The town of Nazca, located on a high, desert plateau about 7 hours from Lima doesn’t have a lot going for it. There is a good chance it would be completely overlooked by Peru travel tourists and backpackers if it wasn’t for the famous Nazca Lines nearby and the other archaeological sites that accompany them.
What are the Nazca Lines?
Discovered in the early 1900s, the Nazca Lines consist of hundreds of geometric, animal, and human figures drawn into the desert floor. These lines were created by the ancient Nazca culture which thrived between 400-650 AD.
The lines vary in complexity and include figures such as hummingbirds, monkeys, fish, lizards, spiders, trees, and humans. There are also hundreds of geometric shapes and long, straight lines of up to 37 miles in length.
Plenty has been learned about the lines and the Nazca people but there is still no definite conclusion on why the Nazca built the figures and shapes. One theory suggests that the figures represent star constellations. Another theory suggests the lines are linked with the flow of water, from the surround mountains, which was extremely important to this ancient desert culture.
Despite not knowing for sure why the lines were created, archaeologists have learned a lot about how the lines were made. The desert floor of the Nazca plateau is not made up of sand but rather hard, red stones. These stones were simply removed by the ancient Nazca people, exposing the white, lime earth underneath. Most lines consist of, at most, a 6 inch deep trench were the stones were removed. Evidence has been found that the Nazca builders used simple grid systems to map out the figures and geometric shapes before removing the stones.
The constant, and relatively windless, desert climate has nearly perfectly preserved the Nazca Lines. Unfortunately, most damage in the past 100 years has been from tourists taking “souvenirs” and tour agencies driving vehicles over the lines.
What About the Aliens?
As with nearly all ancient, man-made wonders, Nazca is plagued by alien contact theories. Most of these stem from the large size of the figures and shapes and the fact that they are so hard to see from the ground. While it is true that an aerial view offers the best look at the lines, no alien theories have even come close to providing real evidence of anything.
Instead of following the alien theory, I’d suggest stopping by one of the local archaeological museums to learn more about the real people behind the great Nazca Lines.
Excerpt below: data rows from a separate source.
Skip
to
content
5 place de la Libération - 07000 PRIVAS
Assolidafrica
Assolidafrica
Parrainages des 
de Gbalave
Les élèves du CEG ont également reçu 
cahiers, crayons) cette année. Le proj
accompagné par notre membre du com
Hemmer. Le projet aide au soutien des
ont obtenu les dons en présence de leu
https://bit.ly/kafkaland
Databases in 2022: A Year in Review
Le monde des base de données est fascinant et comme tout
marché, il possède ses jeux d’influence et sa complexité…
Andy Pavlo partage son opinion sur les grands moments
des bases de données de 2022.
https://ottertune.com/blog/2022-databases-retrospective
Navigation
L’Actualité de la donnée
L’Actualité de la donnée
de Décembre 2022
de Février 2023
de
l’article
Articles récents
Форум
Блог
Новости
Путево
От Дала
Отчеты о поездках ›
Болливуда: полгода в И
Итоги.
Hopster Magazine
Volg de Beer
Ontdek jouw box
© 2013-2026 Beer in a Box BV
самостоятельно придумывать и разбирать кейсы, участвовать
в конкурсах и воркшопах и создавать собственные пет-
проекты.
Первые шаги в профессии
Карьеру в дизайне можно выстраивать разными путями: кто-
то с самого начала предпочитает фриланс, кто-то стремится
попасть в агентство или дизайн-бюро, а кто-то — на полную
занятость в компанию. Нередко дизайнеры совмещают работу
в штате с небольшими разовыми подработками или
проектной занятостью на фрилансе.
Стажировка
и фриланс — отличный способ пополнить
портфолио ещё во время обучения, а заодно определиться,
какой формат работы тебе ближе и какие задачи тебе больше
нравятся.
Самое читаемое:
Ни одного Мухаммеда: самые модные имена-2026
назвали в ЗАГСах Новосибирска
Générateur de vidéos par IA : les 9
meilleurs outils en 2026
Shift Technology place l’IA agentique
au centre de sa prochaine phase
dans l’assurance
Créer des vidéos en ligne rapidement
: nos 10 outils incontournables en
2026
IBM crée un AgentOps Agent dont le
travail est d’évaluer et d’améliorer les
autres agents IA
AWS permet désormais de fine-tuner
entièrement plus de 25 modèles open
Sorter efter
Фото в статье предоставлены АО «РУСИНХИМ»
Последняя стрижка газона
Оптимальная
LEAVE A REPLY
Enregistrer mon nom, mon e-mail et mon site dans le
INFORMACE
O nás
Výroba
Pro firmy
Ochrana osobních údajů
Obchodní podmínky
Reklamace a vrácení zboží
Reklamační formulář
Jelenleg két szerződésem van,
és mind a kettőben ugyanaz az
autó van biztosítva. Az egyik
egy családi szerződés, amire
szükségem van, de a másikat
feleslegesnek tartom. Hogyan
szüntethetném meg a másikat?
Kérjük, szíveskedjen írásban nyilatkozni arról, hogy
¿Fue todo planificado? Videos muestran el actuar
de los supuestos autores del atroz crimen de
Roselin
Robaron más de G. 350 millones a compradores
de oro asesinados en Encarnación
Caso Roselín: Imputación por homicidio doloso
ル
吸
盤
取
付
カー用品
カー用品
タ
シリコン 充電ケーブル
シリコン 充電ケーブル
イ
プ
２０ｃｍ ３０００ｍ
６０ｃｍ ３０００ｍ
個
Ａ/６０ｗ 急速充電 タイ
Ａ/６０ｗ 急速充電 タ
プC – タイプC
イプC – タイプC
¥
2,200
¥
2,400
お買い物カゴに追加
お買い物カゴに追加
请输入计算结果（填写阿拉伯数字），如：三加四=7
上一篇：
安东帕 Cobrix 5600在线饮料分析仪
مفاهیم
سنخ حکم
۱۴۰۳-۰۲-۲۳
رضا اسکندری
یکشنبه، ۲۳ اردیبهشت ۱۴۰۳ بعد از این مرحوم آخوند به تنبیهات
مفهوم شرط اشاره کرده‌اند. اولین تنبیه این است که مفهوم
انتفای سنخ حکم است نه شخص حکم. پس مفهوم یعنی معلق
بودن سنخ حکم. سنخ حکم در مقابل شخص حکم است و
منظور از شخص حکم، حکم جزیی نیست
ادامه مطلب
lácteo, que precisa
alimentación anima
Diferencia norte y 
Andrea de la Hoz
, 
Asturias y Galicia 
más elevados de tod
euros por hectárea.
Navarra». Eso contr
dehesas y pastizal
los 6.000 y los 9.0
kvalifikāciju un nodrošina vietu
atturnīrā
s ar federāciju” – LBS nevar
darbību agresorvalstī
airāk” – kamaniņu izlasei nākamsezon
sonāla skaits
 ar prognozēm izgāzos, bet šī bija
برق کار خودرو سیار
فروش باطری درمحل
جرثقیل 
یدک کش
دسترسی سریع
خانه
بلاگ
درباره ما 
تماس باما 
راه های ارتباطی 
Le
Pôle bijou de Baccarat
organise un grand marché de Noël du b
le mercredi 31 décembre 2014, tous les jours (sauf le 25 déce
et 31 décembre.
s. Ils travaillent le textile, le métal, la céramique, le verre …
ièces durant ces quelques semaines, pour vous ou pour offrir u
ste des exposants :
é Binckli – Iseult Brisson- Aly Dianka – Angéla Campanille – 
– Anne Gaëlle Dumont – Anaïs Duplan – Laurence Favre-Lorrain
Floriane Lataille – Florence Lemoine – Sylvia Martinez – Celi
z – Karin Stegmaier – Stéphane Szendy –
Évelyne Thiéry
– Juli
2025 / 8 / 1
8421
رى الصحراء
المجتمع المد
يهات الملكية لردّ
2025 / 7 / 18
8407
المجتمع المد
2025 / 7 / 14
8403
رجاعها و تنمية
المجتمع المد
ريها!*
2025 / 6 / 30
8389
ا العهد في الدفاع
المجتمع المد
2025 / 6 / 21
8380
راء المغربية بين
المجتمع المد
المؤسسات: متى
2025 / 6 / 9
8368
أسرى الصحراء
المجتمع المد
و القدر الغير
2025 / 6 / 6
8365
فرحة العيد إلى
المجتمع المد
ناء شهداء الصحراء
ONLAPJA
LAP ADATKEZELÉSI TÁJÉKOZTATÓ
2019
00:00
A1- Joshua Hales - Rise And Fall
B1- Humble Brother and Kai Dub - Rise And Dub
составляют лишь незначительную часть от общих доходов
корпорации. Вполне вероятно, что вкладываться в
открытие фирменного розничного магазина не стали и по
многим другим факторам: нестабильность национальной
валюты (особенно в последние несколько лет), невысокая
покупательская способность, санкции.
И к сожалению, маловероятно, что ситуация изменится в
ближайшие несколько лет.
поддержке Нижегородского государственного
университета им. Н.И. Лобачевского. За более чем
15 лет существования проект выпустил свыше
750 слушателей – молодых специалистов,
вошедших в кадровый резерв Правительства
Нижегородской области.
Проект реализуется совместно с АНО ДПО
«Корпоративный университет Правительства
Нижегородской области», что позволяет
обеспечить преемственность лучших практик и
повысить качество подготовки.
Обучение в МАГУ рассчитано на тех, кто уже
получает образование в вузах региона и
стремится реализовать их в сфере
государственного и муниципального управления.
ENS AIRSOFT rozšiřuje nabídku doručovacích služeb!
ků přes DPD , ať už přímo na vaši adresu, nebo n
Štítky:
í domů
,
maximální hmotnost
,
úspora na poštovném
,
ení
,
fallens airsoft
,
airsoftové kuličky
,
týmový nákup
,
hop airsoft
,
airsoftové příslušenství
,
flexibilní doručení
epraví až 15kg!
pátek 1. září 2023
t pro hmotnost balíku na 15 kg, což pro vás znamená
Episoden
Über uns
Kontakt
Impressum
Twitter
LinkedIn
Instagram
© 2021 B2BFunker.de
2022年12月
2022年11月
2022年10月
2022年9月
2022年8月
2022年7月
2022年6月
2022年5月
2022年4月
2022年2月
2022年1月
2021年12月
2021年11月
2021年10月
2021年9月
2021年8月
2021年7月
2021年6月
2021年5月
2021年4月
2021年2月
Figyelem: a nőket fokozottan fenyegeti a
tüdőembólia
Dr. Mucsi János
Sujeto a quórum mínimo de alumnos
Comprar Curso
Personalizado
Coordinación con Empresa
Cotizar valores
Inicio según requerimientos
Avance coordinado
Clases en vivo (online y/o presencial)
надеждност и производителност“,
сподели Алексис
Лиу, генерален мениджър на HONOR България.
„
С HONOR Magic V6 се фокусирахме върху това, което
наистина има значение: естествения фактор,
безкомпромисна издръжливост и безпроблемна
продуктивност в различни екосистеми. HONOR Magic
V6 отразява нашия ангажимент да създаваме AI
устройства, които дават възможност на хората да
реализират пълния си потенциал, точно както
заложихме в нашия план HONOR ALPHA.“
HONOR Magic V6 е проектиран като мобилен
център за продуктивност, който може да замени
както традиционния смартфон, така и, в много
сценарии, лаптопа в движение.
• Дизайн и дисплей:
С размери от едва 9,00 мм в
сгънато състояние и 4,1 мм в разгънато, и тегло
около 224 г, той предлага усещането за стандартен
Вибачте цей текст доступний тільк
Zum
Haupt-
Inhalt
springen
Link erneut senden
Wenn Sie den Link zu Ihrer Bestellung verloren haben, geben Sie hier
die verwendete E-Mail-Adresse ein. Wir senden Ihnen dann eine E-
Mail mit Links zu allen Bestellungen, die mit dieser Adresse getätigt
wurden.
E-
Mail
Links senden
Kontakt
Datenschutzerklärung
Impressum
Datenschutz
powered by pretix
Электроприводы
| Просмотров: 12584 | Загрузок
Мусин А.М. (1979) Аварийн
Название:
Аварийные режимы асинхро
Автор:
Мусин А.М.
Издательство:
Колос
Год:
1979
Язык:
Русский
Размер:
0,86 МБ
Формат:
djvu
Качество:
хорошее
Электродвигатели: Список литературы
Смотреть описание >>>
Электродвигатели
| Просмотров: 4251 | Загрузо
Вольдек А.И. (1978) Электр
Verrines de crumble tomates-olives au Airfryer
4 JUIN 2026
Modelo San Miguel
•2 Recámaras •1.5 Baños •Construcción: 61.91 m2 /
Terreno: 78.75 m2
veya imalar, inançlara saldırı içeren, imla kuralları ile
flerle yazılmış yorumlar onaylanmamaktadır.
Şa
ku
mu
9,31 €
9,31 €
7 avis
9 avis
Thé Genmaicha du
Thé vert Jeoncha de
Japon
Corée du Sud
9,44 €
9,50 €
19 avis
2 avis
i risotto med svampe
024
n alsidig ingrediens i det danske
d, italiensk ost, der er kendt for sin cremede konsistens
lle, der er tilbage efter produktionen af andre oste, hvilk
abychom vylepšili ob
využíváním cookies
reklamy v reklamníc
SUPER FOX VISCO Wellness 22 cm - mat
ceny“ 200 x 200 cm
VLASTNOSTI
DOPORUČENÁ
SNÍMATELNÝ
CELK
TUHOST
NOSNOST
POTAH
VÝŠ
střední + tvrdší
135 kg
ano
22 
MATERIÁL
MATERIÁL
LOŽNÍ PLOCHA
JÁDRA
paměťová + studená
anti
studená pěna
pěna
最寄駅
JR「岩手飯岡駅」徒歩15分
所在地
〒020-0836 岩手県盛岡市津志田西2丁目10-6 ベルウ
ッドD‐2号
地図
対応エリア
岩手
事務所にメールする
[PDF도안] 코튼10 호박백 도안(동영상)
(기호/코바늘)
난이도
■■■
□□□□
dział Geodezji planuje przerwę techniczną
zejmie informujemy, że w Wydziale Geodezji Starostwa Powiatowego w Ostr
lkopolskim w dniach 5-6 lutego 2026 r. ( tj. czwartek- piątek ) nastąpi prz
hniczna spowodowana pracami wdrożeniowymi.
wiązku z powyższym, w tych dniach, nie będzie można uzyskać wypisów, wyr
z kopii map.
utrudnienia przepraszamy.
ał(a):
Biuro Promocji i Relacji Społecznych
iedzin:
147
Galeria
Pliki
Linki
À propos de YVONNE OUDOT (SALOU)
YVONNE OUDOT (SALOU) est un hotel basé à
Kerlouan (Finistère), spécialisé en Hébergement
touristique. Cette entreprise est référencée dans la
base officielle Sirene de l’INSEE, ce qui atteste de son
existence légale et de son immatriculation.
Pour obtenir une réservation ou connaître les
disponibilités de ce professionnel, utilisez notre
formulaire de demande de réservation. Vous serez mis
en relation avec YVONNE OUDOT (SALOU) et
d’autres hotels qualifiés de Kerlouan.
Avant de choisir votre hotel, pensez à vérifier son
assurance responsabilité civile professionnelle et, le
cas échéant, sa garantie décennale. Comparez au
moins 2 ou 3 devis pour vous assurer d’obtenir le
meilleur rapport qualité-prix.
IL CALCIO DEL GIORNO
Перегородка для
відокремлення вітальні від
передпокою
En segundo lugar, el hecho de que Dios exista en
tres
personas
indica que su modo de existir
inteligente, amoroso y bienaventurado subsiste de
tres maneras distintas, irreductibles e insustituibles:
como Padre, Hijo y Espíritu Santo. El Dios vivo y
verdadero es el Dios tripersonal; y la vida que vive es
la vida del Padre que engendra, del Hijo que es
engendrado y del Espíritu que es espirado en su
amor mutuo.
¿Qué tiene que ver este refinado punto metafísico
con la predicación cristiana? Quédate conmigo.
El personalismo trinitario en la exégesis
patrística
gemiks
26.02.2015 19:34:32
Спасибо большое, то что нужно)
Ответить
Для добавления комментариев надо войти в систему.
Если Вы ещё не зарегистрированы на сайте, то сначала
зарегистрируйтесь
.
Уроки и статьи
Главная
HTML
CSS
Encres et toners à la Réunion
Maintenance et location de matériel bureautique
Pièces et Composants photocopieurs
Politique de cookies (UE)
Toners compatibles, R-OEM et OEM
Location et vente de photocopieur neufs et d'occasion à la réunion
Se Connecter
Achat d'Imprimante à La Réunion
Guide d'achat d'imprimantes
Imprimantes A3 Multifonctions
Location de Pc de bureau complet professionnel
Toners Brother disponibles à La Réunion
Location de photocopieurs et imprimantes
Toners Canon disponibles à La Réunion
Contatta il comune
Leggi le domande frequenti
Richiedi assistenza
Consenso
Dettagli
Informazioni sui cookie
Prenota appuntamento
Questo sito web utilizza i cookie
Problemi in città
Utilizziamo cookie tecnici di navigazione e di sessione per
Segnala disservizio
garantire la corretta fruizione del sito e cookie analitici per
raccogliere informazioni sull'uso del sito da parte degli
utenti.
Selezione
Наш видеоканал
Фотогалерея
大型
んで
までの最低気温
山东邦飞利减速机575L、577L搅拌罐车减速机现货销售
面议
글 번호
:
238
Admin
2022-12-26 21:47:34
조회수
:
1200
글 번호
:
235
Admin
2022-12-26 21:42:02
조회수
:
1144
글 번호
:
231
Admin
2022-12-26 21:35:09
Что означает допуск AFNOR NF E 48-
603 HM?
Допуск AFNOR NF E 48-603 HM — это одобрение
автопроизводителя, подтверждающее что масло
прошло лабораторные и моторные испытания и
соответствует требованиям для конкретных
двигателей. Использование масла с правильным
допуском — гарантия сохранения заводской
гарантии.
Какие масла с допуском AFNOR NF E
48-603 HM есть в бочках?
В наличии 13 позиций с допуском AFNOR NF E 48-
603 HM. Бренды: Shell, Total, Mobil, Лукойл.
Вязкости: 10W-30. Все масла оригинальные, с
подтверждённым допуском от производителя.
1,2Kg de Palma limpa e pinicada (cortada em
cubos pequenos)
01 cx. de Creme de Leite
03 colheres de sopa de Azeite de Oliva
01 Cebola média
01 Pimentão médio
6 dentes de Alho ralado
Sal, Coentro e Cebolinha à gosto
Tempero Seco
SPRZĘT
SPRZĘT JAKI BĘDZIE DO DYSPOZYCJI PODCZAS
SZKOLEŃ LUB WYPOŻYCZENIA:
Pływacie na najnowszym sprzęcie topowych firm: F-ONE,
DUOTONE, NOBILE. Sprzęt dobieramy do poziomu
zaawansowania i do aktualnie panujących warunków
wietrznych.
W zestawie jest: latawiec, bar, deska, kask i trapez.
How to See the Nazca Lines
Most people coming to see the Nazca Lines are more interested in the show than the history lesson behind it all. Fair enough, you are on vacation, so here is how to go about seeing the lines.
Nazca by Air
The most popular option, and the better one by far, is to see the lines by air. The grand scale of the Nazca Lines just can’t really be comprehended until you are in a plane, thousands of feet up, flying over them. In Nazca you will no doubt encounter plenty of touts offering you “special deals” on flights but your best bet is to head to the local airport yourself. Each company has a booth and you can easily shop around for the best price. In general, plan to pay between $50 and $90 for a seat in a four-seater plane. High season is the only time flights ever book up and in most cases you can easily caught a flight at any time between 7am-4pm. Don’t expect a nice modern jet though. These are bare bones, basic, short distance planes that fly countless hours each year. In general the flights are very safe, the planes looked after, and the pilots well trained. As always though, use your best judgement and if a plane or pilot doesn’t look safe to you, don’t get on.
Nazca by Tower
If you are on a budget and can’t afford a flight, you can still see a bit of the Nazca Lines by climbing the observation tower. The trip out to the tower (by local bus) and the 2 soles to climb it, make this option super cheap. The tower only gets you a few feet off the ground but it is enough to get the basic outline of three of the figures. Your photos wont be as good, but this is a much more up-close-and-personal way to see the lines. There are also a few lookout points from local mountains were you can see some basic shapes and geometric figures.